18 Mar ü Oughta Know – Facebook changes and changes; Do you have their attention?
ü Oughta Know is a combination of digital crib notes and marketers’ cheat sheet, bringing you important – and occasionally weird — stories and trends from digital marketing news.
Each week our hope is to help keep your knowledge sharp while providing a delightful craving of classic Alanis Morissette. Here’s what you oughta know:
Facebook makes (more) changes
Facebook announced recently that is rolling out changes to pages aimed at making it easier for page administrators to access the tools they need. The announcement comes on the heels of an announcement a week earlier that they were tweaking the News Feed so it looked the same across platforms. As AllFacebook points out, that announcement came about one year to the day they announced a complete redesign of the News Feed. The most recent change puts more emphasis on pictures, but essentially keeps the old layout and navigation.
Yes, keeping up with Facebook’s changes can be a little dizzying.
The newest announcement (unless it’s superseded by a newer newest announcement) is that the right side of the timeline will contain all your posts in one column (that’s a plus); the left side of the timeline will have the information about your business (but since you already know your business’s address and phone number, as a page administrator, it’s no big whoop).

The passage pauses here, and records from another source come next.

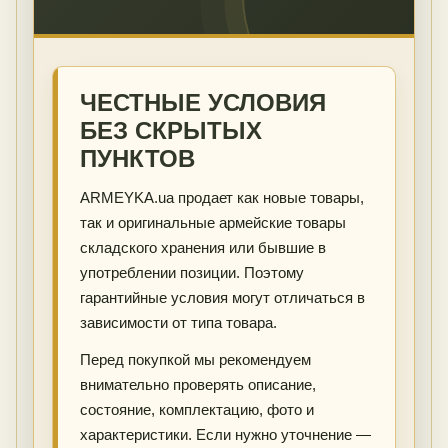
ЧЕСТНЫЕ УСЛОВИЯ
БЕЗ СКРЫТЫХ
ПУНКТОВ
ARMEYKA.ua продает как новые товары,
так и оригинальные армейские товары
складского хранения или бывшие в
употреблении позиции. Поэтому
гарантийные условия могут отличаться в
зависимости от типа товара.
Перед покупкой мы рекомендуем
внимательно проверять описание,
состояние, комплектацию, фото и
характеристики. Если нужно уточнение —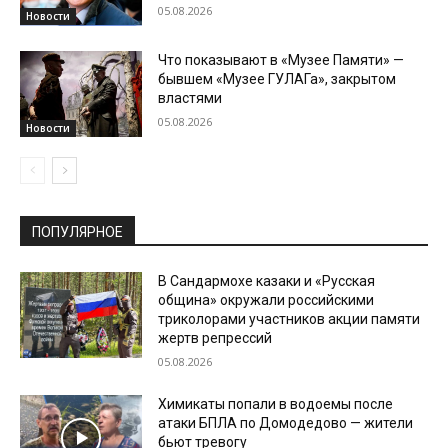
05.08.2026
Новости
Что показывают в «Музее Памяти» —
бывшем «Музее ГУЛАГа», закрытом
властями
05.08.2026
Новости
ПОПУЛЯРНОЕ
В Сандармохе казаки и «Русская
община» окружали российскими
триколорами участников акции памяти
жертв репрессий
05.08.2026
Химикаты попали в водоемы после
атаки БПЛА по Домодедово — жители
бьют тревогу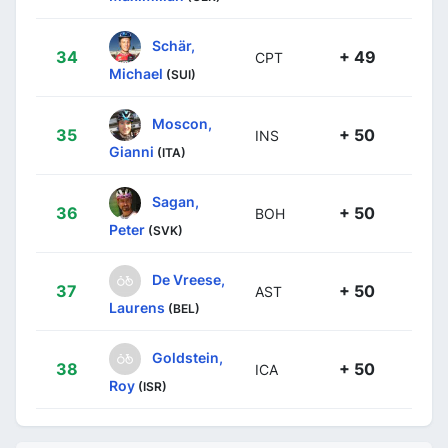
Schär,
34
+ 49
CPT
Michael
(SUI)
Moscon,
35
+ 50
INS
Gianni
(ITA)
Sagan,
36
+ 50
BOH
Peter
(SVK)
De Vreese,
37
+ 50
AST
Laurens
(BEL)
Goldstein,
38
+ 50
ICA
Roy
(ISR)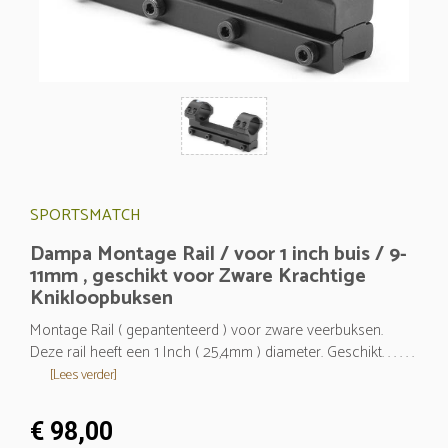
SPORTSMATCH
Dampa Montage Rail / voor 1 inch buis / 9-
11mm , geschikt voor Zware Krachtige
Knikloopbuksen
Montage Rail ( gepantenteerd ) voor zware veerbuksen.
Deze rail heeft een 1 Inch ( 25,4mm ) diameter. Geschikt. . . . . .
[Lees verder]
€ 98,00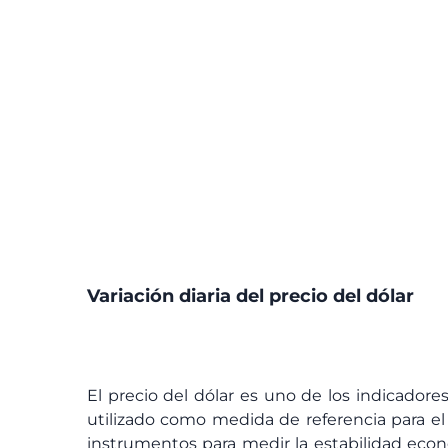
Variación diaria del precio del dólar
El precio del dólar es uno de los indicador
utilizado como medida de referencia para el 
instrumentos para medir la estabilidad econó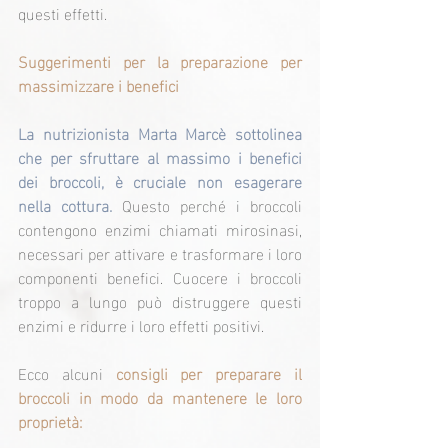
questi effetti.
Suggerimenti per la preparazione per 
massimizzare i benefici
La nutrizionista Marta Marcè sottolinea 
che per sfruttare al massimo i benefici 
dei broccoli, è cruciale non esagerare 
nella cottura.
 Questo perché i broccoli 
contengono enzimi chiamati mirosinasi, 
necessari per attivare e trasformare i loro 
componenti benefici. Cuocere i broccoli 
troppo a lungo può distruggere questi 
enzimi e ridurre i loro effetti positivi.
Ecco alcuni
 consigli per preparare il 
broccoli in modo da mantenere le loro 
proprietà: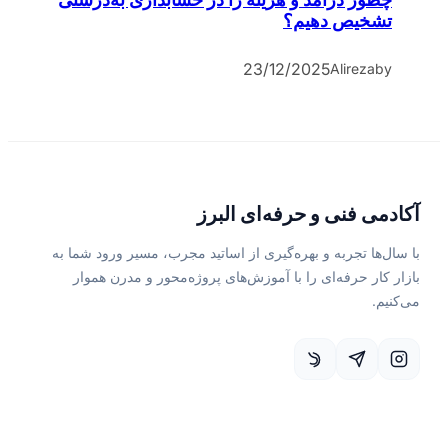
تشخیص دهیم؟
23/12/2025
Alireza
by
آکادمی فنی و حرفه‌ای البرز
با سال‌ها تجربه و بهره‌گیری از اساتید مجرب، مسیر ورود شما به
بازار کار حرفه‌ای را با آموزش‌های پروژه‌محور و مدرن هموار
می‌کنیم.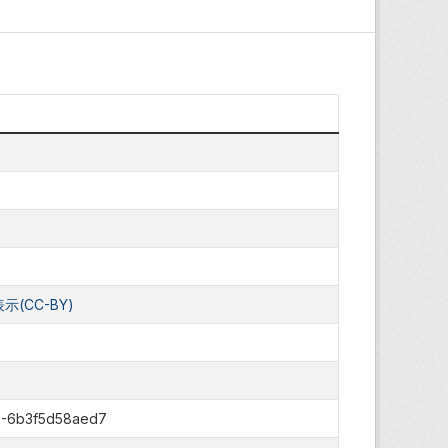
(CC-BY)
2-6b3f5d58aed7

The feature that will be appreciated by page administrators is one that allows you – no matter where you are on the page – to be able to see info on ads you’re running; new likes; unread notifications and messages.
Navigation has been added to the top of the page so you can easily access insights, settings and the “Build Audience” link. Another helpful feature is “Pages to Watch,” which, if you don’t already have it, will be opened up to all page administrators. “Pages to Watch” will allow administrators to make a list of Facebook pages similar to theirs and see how those pages perform compared to their own. It’s always good to keep an eye on the competition, and this should help.
The changes are being rolled out now. If you haven’t yet, you will soon see a message on your admin page that will invite you to be waitlisted to try it out, as you can see above.
The new metric – Attention
We wrote a couple of weeks ago that people are forwarding content without actually reading it. That bomb was dropped by Chartbeat CEO Tony Haile, who took the next step last week in a fascinating Time.com piece.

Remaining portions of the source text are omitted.